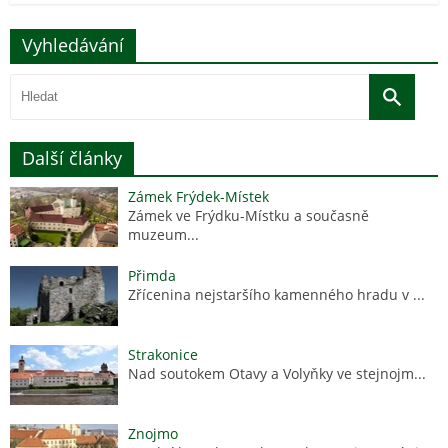
Vyhledávání
Další články
Zámek Frýdek-Místek
Zámek ve Frýdku-Místku a současně
muzeum...
Přimda
Zřícenina nejstaršího kamenného hradu v ...
Strakonice
Nad soutokem Otavy a Volyňky ve stejnojm...
Znojmo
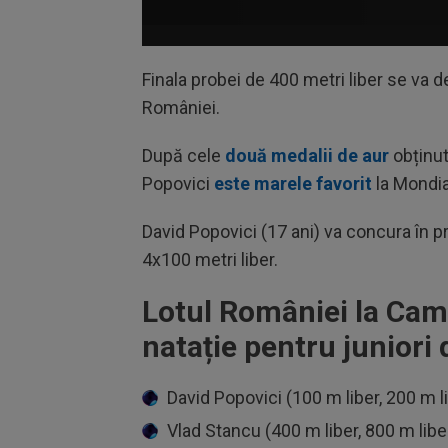
Finala probei de 400 metri liber se va d
României.
După cele
două medalii de aur
obținu
Popovici
este marele favorit
la Mondia
David Popovici (17 ani) va concura în pr
4x100 metri liber.
Lotul României la Cam
natație pentru juniori 
David Popovici (100 m liber, 200 m l
Vlad Stancu (400 m liber, 800 m liber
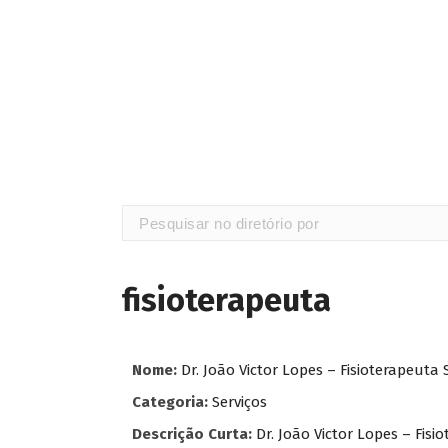
fisioterapeuta
Nome:
Dr. João Victor Lopes – Fisioterapeuta 
Categoria:
Serviços
Descrição Curta:
Dr. João Victor Lopes – Fisi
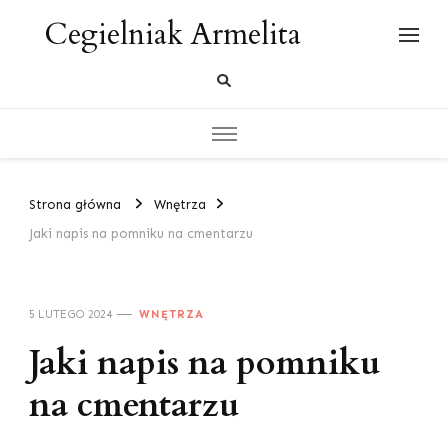
Cegielniak Armelita
Strona główna
Wnętrza
Jaki napis na pomniku na cmentarzu
5 LUTEGO 2024
WNĘTRZA
Jaki napis na pomniku
na cmentarzu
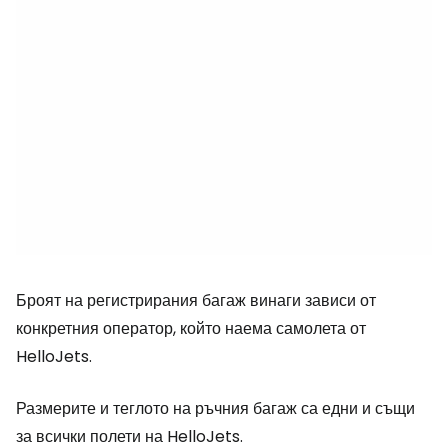
Броят на регистрирания багаж винаги зависи от
конкретния оператор, който наема самолета от
HelloJets.
Размерите и теглото на ръчния багаж са едни и същи
за всички полети на HelloJets.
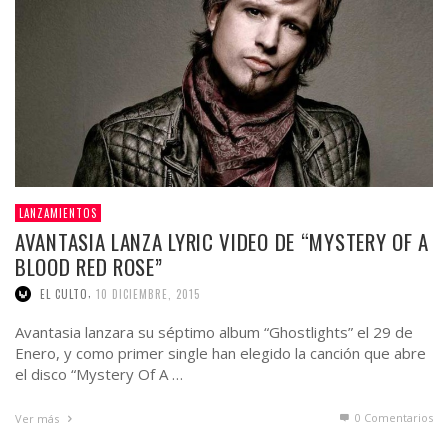
LANZAMIENTOS
AVANTASIA LANZA LYRIC VIDEO DE “MYSTERY OF A
BLOOD RED ROSE”
,
EL CULTO
10 DICIEMBRE, 2015
Avantasia lanzara su séptimo album “Ghostlights” el 29 de
Enero, y como primer single han elegido la canción que abre
el disco “Mystery Of A …
0 Comentarios
Ver más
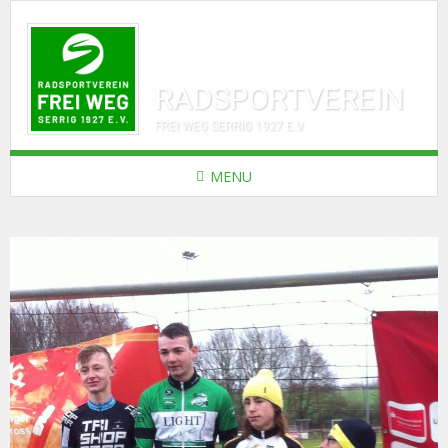
RADSPORTVEREIN
FREI WEG SERRIG 1927 E.V.
MENU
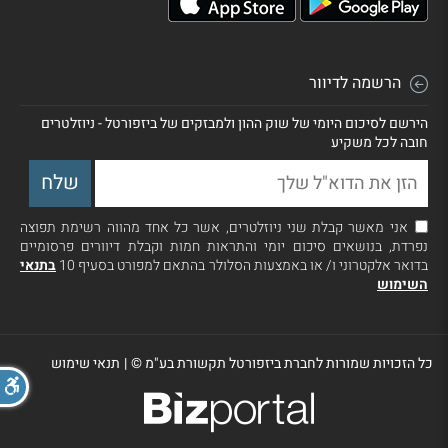
הרשמה לדיוור
הירשם לסיכום היומי של שוק ההון ולמבזקים של ביזפורטל - ניוזלטרים
חובה לכל משקיע
אני מאשר קבלת שני ניוזלטרים, אשר כל אחד מהווה רשימת תפוצה
נפרדת, בנושאים סיכום יומי והתראות חמות וקבלת דיוורים פרסומיים
בדואר אלקטרוני ו/ או באמצעות הסלולר בהתאם למפורט בסעיף 10
בתנאי
השימוש
כל הזכויות שמורות לחברת ביזפורטל תקשורת בע"מ ©
|
תנאי שימוש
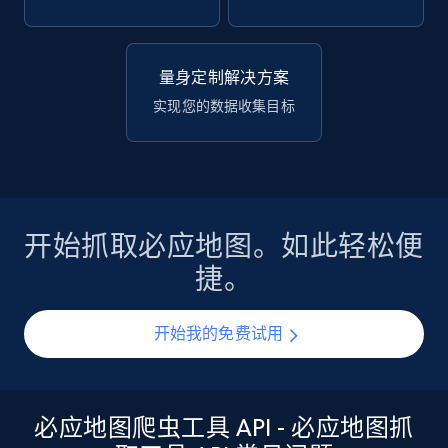
量身定制解决方案
实现您的数据收集目标
开始抓取必应地图。如此轻松便
捷。
开始我的免费试用
必应地图爬虫工具 API - 必应地图抓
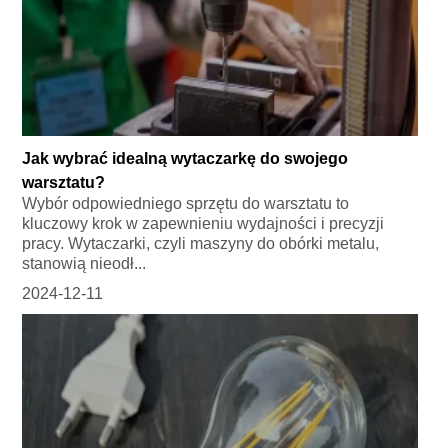
Jak wybrać idealną wytaczarkę do swojego
warsztatu?
Wybór odpowiedniego sprzętu do warsztatu to
kluczowy krok w zapewnieniu wydajności i precyzji
pracy. Wytaczarki, czyli maszyny do obórki metalu,
stanowią nieodł...
2024-12-11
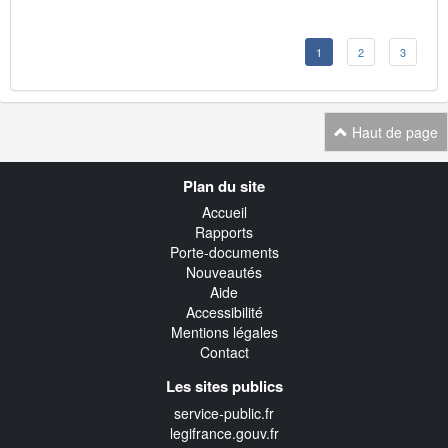
1
2
3
Haut de page
Navigation
Plan du site
transverse
Accueil
Rapports
Porte-documents
Nouveautés
Aide
Accessibilité
Mentions légales
Contact
Les sites publics
service-public.fr
legifrance.gouv.fr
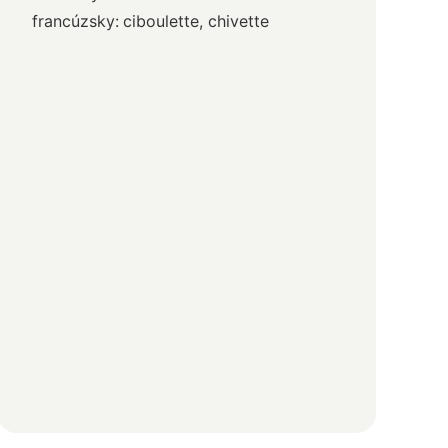
francúzsky:
ciboulette, chivette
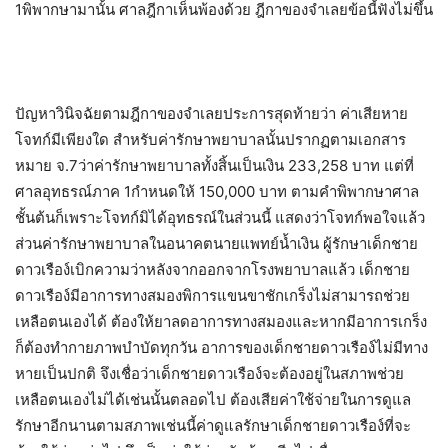
1พิพากษามานั้น ศาลฎีกาเห็นพ้องด้วย ฎีกาของจำเลยข้อนี้ฟังไม่ขึ้น
ปัญหาวินิจฉัยตามฎีกาของจำเลยประการสุดท้ายว่า ค่าเสียหาย
โจทก์มีเพียงใด สำหรับค่ารักษาพยาบาลนั้นปรากฏตามเอกสาร
หมาย จ.7ว่าค่ารักษาพยาบาลทั้งสิ้นเป็นเงิน 233,258 บาท แต่ที่
ศาลอุทธรณ์ภาค 1กำหนดให้ 150,000 บาท ตามคำพิพากษาศาล
ชั้นต้นก็เพราะโจทก์มิได้อุทธรณ์ในส่วนนี้ แสดงว่าโจทก์พอใจแล้ว
ส่วนค่ารักษาพยาบาลในอนาคตนายแพทย์น้ำเงิน ผู้รักษาเด็กชาย
ดาวเรือง์เบิกความว่าหลังจากออกจากโรงพยาบาลแล้ว เด็กชาย
ดาวเรือง์มีอาการทางสมองพิการแขนขาชักเกร็งไม่สามารถช่วย
เหลือตนเองได้ ต้องให้ยาลดอาการทางสมองและหากมีอาการเกร็ง
ก็ต้องทำกายภาพบำบัดทุกวัน อาการของเด็กชายดาวเรือง์ไม่มีทาง
หายเป็นปกติ จึงเชื่อว่าเด็กชายดาวเรือง์จะต้องอยู่ในสภาพช่วย
เหลือตนเองไม่ได้เช่นนั้นตลอดไป ต้องเสียค่าใช้จ่ายในการดูแล
รักษาอีกนานตามสภาพเช่นนี้ค่าดูแลรักษาเด็กชายดาวเรือง์ที่จะ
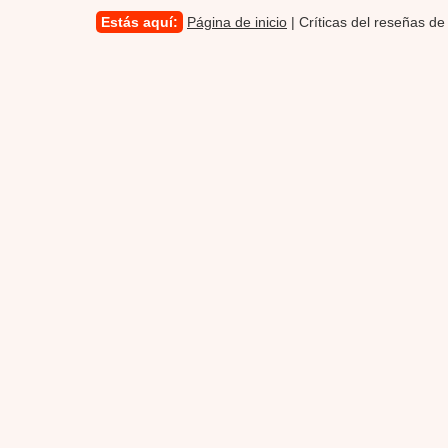
Estás aquí:
Página de inicio
| Críticas del reseñas de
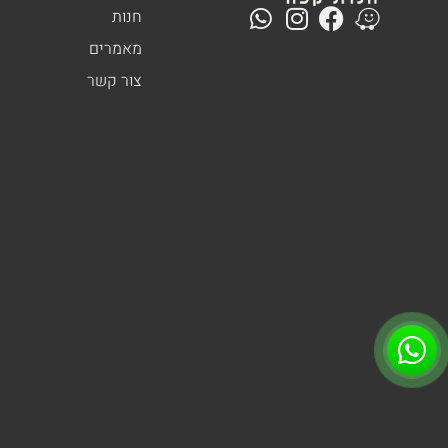
חנות
מאמרים
צור קשר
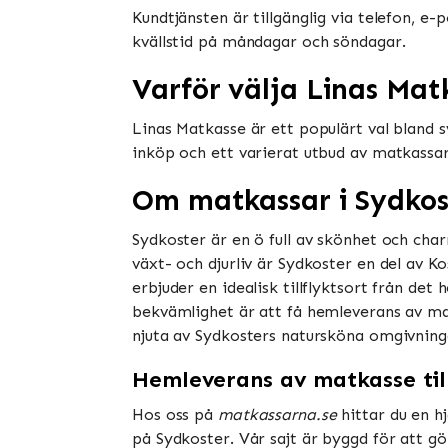
Kundtjänsten är tillgänglig via telefon, e
kvällstid på måndagar och söndagar.
Varför välja Linas Mat
Linas Matkasse är ett populärt val bland
inköp och ett varierat utbud av matkassa
Om matkassar i Sydkos
Sydkoster är en ö full av skönhet och char
växt- och djurliv är Sydkoster en del av K
erbjuder en idealisk tillflyktsort från de
bekvämlighet är att få hemleverans av mat
njuta av Sydkosters natursköna omgivning
Hemleverans av matkasse til
Hos oss på
matkassarna.se
hittar du en hj
på Sydkoster. Vår sajt är byggd för att gö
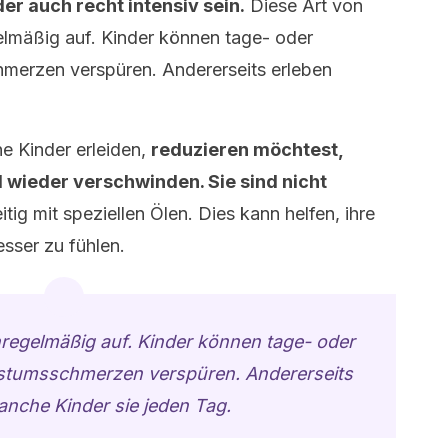
er auch recht intensiv sein.
Diese Art von
lmäßig auf. Kinder können tage- oder
erzen verspüren. Andererseits erleben
e Kinder erleiden,
reduzieren möchtest,
d wieder verschwinden. Sie sind nicht
tig mit speziellen Ölen. Dies kann helfen, ihre
besser zu fühlen.
regelmäßig auf. Kinder können tage- oder
stumsschmerzen verspüren. Andererseits
anche Kinder sie jeden Tag.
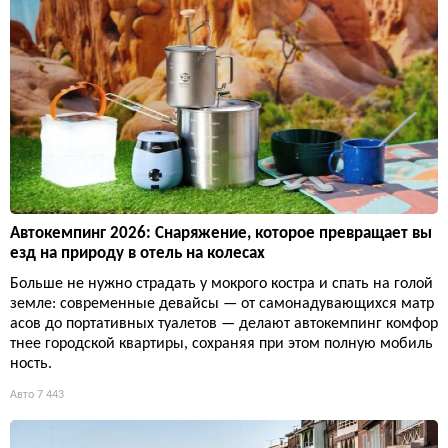
Автокемпинг 2026: Снаряжение, которое превращает вы
езд на природу в отель на колесах
Больше не нужно страдать у мокрого костра и спать на голой
земле: современные девайсы — от самонадувающихся матр
асов до портативных туалетов — делают автокемпинг комфор
тнее городской квартиры, сохраняя при этом полную мобиль
ность.
Авто
7 443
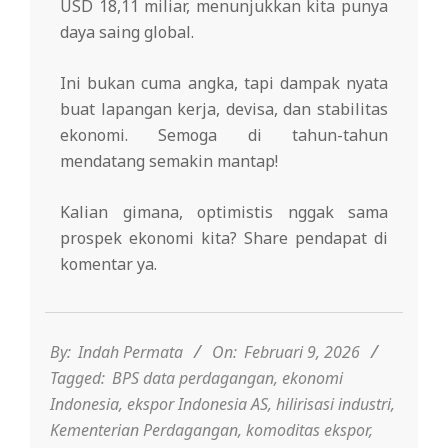
USD 18,11 miliar, menunjukkan kita punya
daya saing global.
Ini bukan cuma angka, tapi dampak nyata
buat lapangan kerja, devisa, dan stabilitas
ekonomi. Semoga di tahun-tahun
mendatang semakin mantap!
Kalian gimana, optimistis nggak sama
prospek ekonomi kita? Share pendapat di
komentar ya.
2026-
02-
09
By:
Indah Permata
On:
Februari 9, 2026
Tagged:
BPS data perdagangan
,
ekonomi
Indonesia
,
ekspor Indonesia AS
,
hilirisasi industri
,
Kementerian Perdagangan
,
komoditas ekspor
,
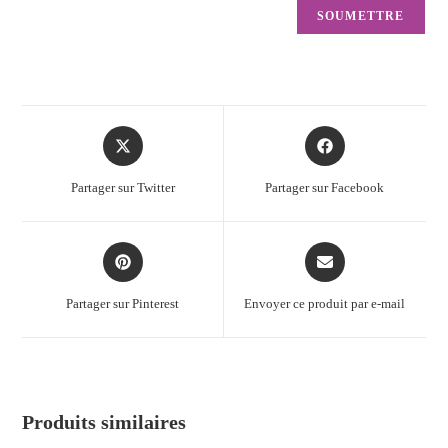
Partager sur Twitter
Partager sur Facebook
Partager sur Pinterest
Envoyer ce produit par e-mail
Produits similaires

______

# EXERCISE AIM:
Reproduce the lines above starting at the one with "bekvämlighet är att få hemleverans av mat" and ending at the one with "besser zu fühlen.", both included, exactly and with no pictures.

# YOUR SOLUTION:
bekvämlighet är att få hemleverans av mat
njuta av Sydkosters natursköna omgivning
Hemleverans av matkasse til
Hos oss på
matkassarna.se
hittar du en hj
på Sydkoster. Vår sajt är byggd för att gö
er auch recht intensiv sein.
Diese Art von
lmäßig auf. Kinder können tage- oder
erzen verspüren. Andererseits erleben
e Kinder erleiden,
reduzieren möchtest,
d wieder verschwinden. Sie sind nicht
tig mit speziellen Ölen. Dies kann helfen, ihre
besser zu fühlen.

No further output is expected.